The changes increased its net loss for the fiscal year to $6.4 million from $1.7 million.

The global franchisor of boutique health and wellness brands reported an operating loss of $51.9 million against a loss of $303,000 for Q4 ended Dec. 31. The net loss was $62.5 million against a loss of $12.3 million as total revenues fell by 6.9 percent to $83.2 million from $89.3 million. Franchise sales rose by 17 percent to $45.3 million but equipment revenues contracted by 22 percent to $12.7 million. Total membership rose 15 percent year-over-year at period end to 813,000. The company sold 400 franchise licenses and opened 464 new studios last year, ending 2024 with 3,233 global studios that includes 225 outside the US.

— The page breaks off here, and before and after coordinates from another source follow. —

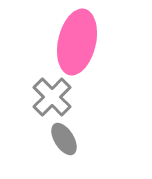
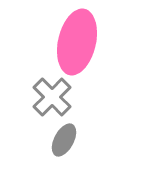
gray ellipse: moved 1 px down; rotated 60 degrees clockwise
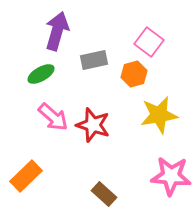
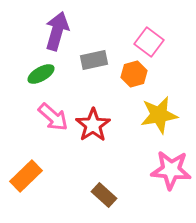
red star: rotated 20 degrees clockwise
pink star: moved 6 px up
brown rectangle: moved 1 px down
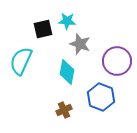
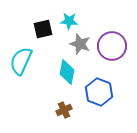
cyan star: moved 2 px right
purple circle: moved 5 px left, 15 px up
blue hexagon: moved 2 px left, 5 px up
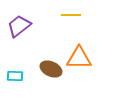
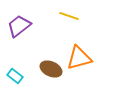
yellow line: moved 2 px left, 1 px down; rotated 18 degrees clockwise
orange triangle: rotated 16 degrees counterclockwise
cyan rectangle: rotated 35 degrees clockwise
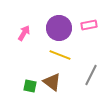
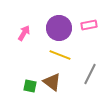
gray line: moved 1 px left, 1 px up
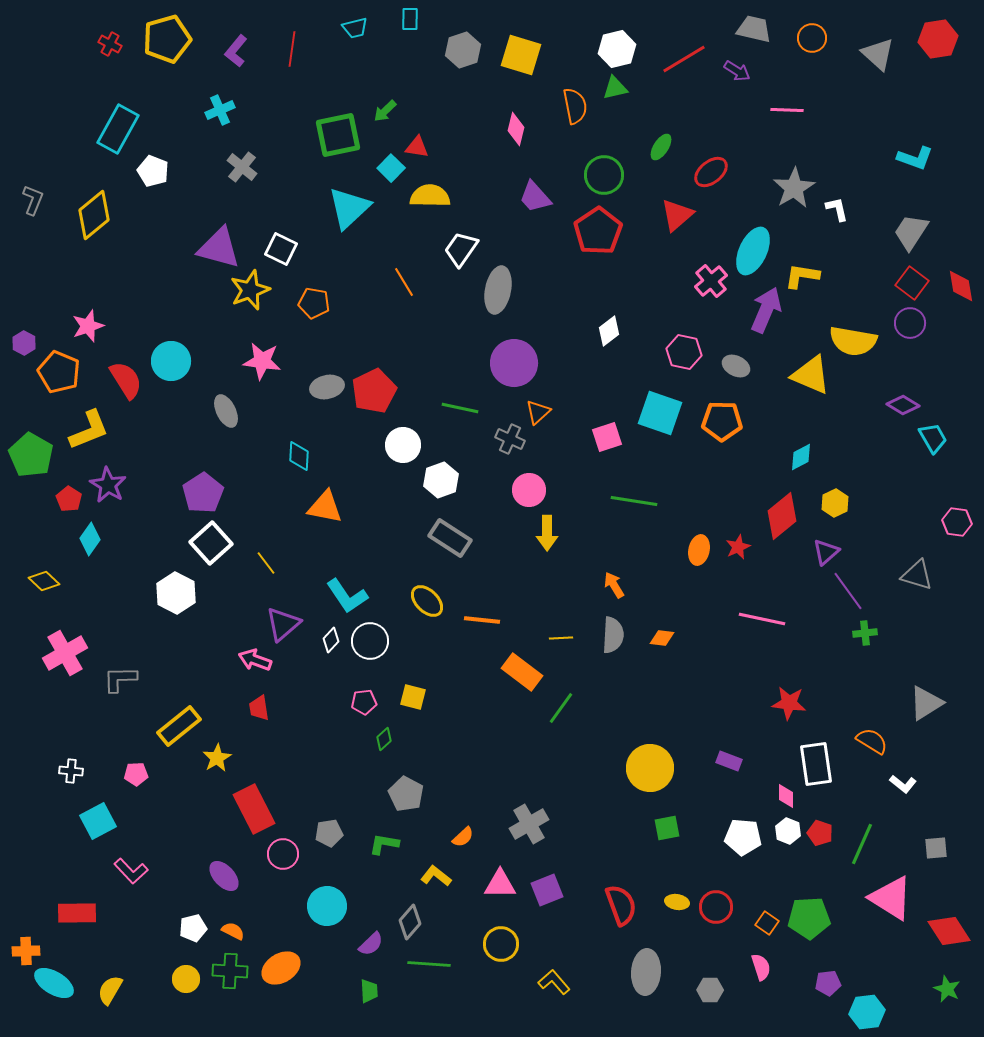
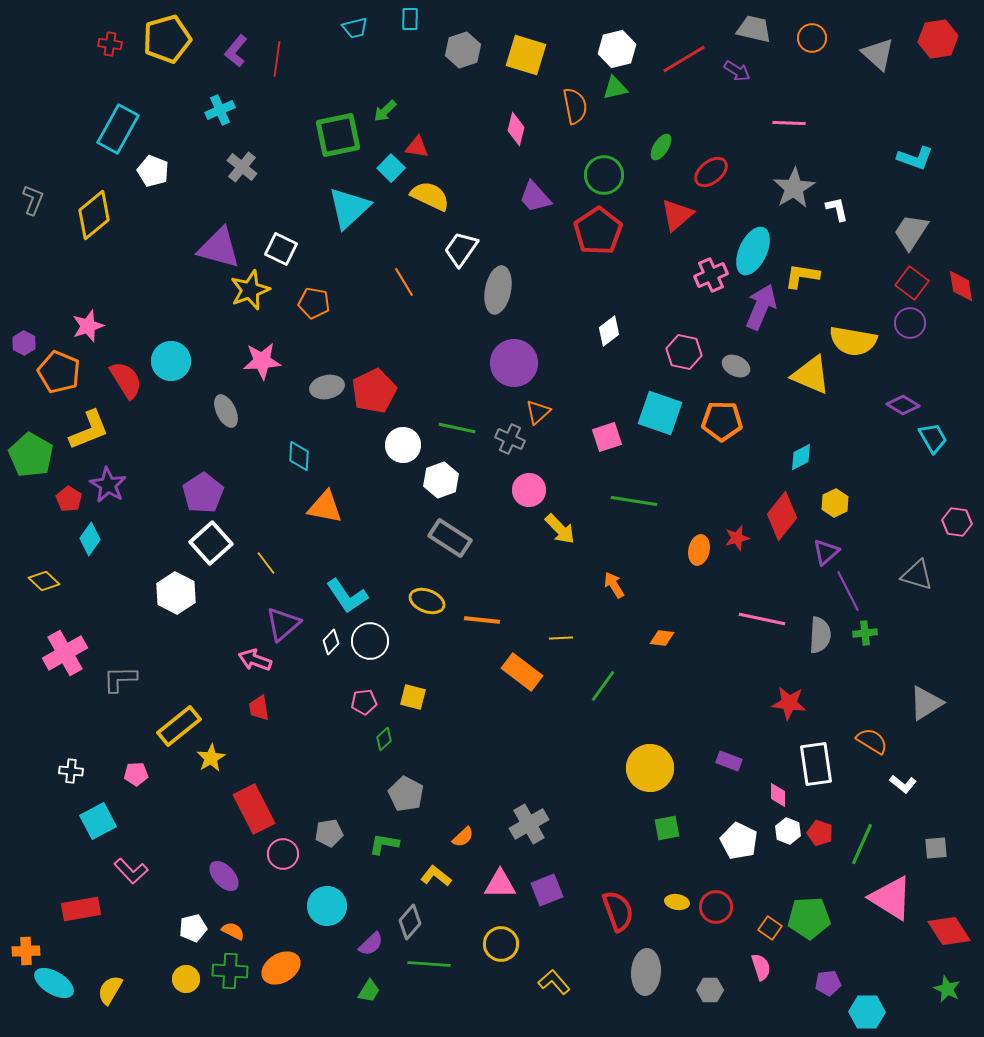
red cross at (110, 44): rotated 20 degrees counterclockwise
red line at (292, 49): moved 15 px left, 10 px down
yellow square at (521, 55): moved 5 px right
pink line at (787, 110): moved 2 px right, 13 px down
yellow semicircle at (430, 196): rotated 24 degrees clockwise
pink cross at (711, 281): moved 6 px up; rotated 16 degrees clockwise
purple arrow at (766, 310): moved 5 px left, 3 px up
pink star at (262, 361): rotated 12 degrees counterclockwise
green line at (460, 408): moved 3 px left, 20 px down
red diamond at (782, 516): rotated 12 degrees counterclockwise
yellow arrow at (547, 533): moved 13 px right, 4 px up; rotated 44 degrees counterclockwise
red star at (738, 547): moved 1 px left, 9 px up; rotated 10 degrees clockwise
purple line at (848, 591): rotated 9 degrees clockwise
yellow ellipse at (427, 601): rotated 24 degrees counterclockwise
gray semicircle at (613, 635): moved 207 px right
white diamond at (331, 640): moved 2 px down
green line at (561, 708): moved 42 px right, 22 px up
yellow star at (217, 758): moved 6 px left
pink diamond at (786, 796): moved 8 px left, 1 px up
white pentagon at (743, 837): moved 4 px left, 4 px down; rotated 21 degrees clockwise
red semicircle at (621, 905): moved 3 px left, 6 px down
red rectangle at (77, 913): moved 4 px right, 4 px up; rotated 9 degrees counterclockwise
orange square at (767, 923): moved 3 px right, 5 px down
green trapezoid at (369, 991): rotated 35 degrees clockwise
cyan hexagon at (867, 1012): rotated 8 degrees clockwise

Xponential Fitness, when reporting the results, announced a restatement of its FY23 results. The changes increased its net loss for the fiscal year to $6.4 million from $1.7 million and lowered its adjusted Ebitda to $100.3 million from $105.3 million. Shares in the group fell by more than 38 percent after the Q4 figures and restated results were disclosed.

The group is continuing to build out its executive suite with new hires for president of North America, Chief Operating Officer, Chief Development Officer, and Chief Technology Officer as it looks to reshape and strengthen its business. Actions include merging its franchise sales team with real estate and construction teams and rethinking the layout of its studios for better customization and to maximize productivity per square foot.

“The goal here is to from the ground up build a culture and infrastructure with corresponding structure and processes that will ensure Xponential scales in a long-term sustainable manner,” CEO Mark King told analysts. “Practically, this means that 2025 will largely be a year of foundation building, allowing for growth to re-accelerate.”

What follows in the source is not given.